Leadership 101: How to build emotional intelligence
What if emotions were driving our decisions more than we thought they would at work?
Emotional intelligence is one of the most fundamental skills of leaders – and we call it a skill, because while it can be a personality trait, one can also learn emotional intelligence. The skill is imperative as it helps leaders to recognize their own emotional state and its impact on those they lead, as well as the needs of their employees.
What is emotional intelligence in the first place?
A person with emotional intelligence is an individual with a high level of self awareness. They understand their own emotions (and usually those of others too). They are able to foresee the implications of their emotions and can self-regulate and find solutions. They are able to reason, respect various perspectives and show empathy towards themselves and others.
Emotional intelligence accounts for 67% of the abilities necessary for superior leadership performance, according to Daniel Goleman’s book ‘Emotional Intelligence: Why It Can Matter More Than IQ’.
How to build emotional intelligence
- It helps leaders to make better decisions for themselves and their teams
- Leaders can lead by example and reinforce the behaviours they’d like to see amongst their teams
- And finally, overall, it can help leaders lead the direction of the company and organization
Become interested in your emotions
The first step to becoming more aware of your feelings is being interested in your feelings and wanting to understand them. Leaders are human too and therefore experience emotion. It is a fact that emotions influence behaviours, no matter who you are. Even leaders can be influenced by their emotions which is why emotional intelligence is so important. Emotional intelligence allows leaders to take a step back and assess what they feel and why; how it’s influencing their behaviours and decisions, and how it’s impacting those around them.

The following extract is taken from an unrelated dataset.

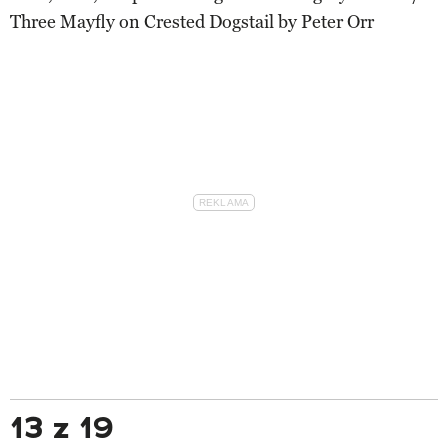
Three Mayfly on Crested Dogstail by Peter Orr
13 z 19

Seek to understand the emotions of those you lead
Great leaders with emotional intelligence know that they aren’t only responsible for understanding their own emotions, but are responsible for understanding what those around them feel, because:
- This will help leaders to identify their shortfalls and where they can improve (this kind of responsibility and accountability takes emotional intelligence!)
- It helps them to understand the needs of their people so that their needs don’t go unmet and problems like high staff turnover, absenteeism, low engagement etc can be avoided.
- Leading human beings means emotions are always involved and a good leader knows that the human element of leadership should never be ignored
Practise showing empathy towards others
As a leader you need to be able to understand various perspectives and points of view, and show empathy for those you lead. Instead of waiting for people to come to you for help, asking your employees simple questions such as “how are you really doing?” or “how can I help you right now?” and letting them openly answer without any expectation or pressure, proves to be a powerful way to build a more empathetic and open communication, which will then become an inspiration for how the team communicates among each other. Pulse surveys are a great way of asking such questions and receiving honest feedback about how your people really feel and why.
Good leaders listen before they speak; they seek to understand before making assumptions, and are typically refer to data before making decisions. Good leaders know the power of listening to their people and are constantly looking for new and better ways to listen and communicate with those they lead. Practise listening to what your people say, need and want and try to understand things from their point of view. This is how teams become better aligned, your people become more engaged, and how to achieve success in all areas of leadership and business.